Strength, power, speed ...
Our underlying principle shapes the way we recommend you train for sprint. We believe that the fundamental thing a sprint cyclist needs is speed. Once you have speed, it's relatively easy to build speed-endurance. To build speed you need two things. Leg speed, which is the ability to move your legs fast, and strength to push big gears at those high leg speeds and to allow you to accelerate those gears from low speeds. While strength and power are distinct things we're going to be a little casual in our use of the term 'strength', purists, please bear with us, we're sprinters and as such, can be a little lazy at times.
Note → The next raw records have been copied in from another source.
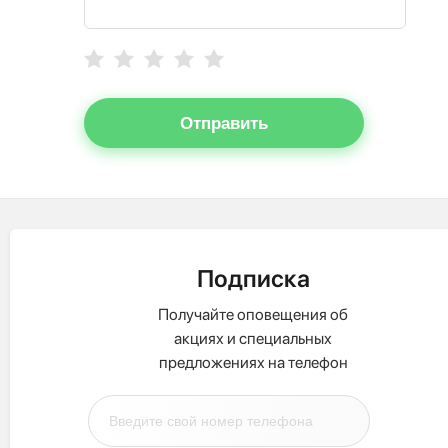
Отправить
Подписка
Получайте оповещения об
акциях и специальных
предложениях на телефон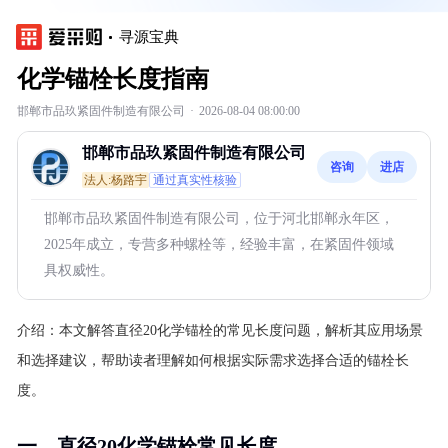
寻源宝典
化学锚栓长度指南
邯郸市品玖紧固件制造有限公司
·
2026-08-04 08:00:00
邯郸市品玖紧固件制造有限公司
咨询
进店
法人:杨路宇
通过真实性核验
邯郸市品玖紧固件制造有限公司，位于河北邯郸永年区，
2025年成立，专营多种螺栓等，经验丰富，在紧固件领域
具权威性。
介绍：
本文解答直径20化学锚栓的常见长度问题，解析其应用场景
和选择建议，帮助读者理解如何根据实际需求选择合适的锚栓长
度。
一、直径20化学锚栓常见长度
This principle (speed then endurance, sometimes oddly known as 'reverse periodisation') determines the priority in which we train and is the most significant departure from the methods our endurance cousins employ. While they're off burning away their muscle mass and turning fast twitch into slow twitch doing 200km road rides, we're in the gym building muscle and on the bike doing short, sharp efforts to teach our bodies to use the strength and power we've gained in the gym on the one piece of equipment we need, our bikes.
Road cycling selects for jockeys, track sprint selects for giants. While It's certainly true that small and lean sprinters can be successful, the modern sprinter such as Anna Meares, Chris Hoy and their ilk are a far departure from the normal road or track enduro cyclist. They're big, strong people, they lift heavy things in the gym and they push big gears on their bikes, very fast. We (us, the sprinters, we'll assume you're a sprinter now you've read this far) have more in common with track and field sprinters and Olympic weightlifters than we do with roadies and track endurance cyclists, but we still ride bikes so we'll still be nice to them, as long as they don't get between us and the barbeque. We'll even move their furniture for them if they ask us nicely, we're good at lifting heavy things.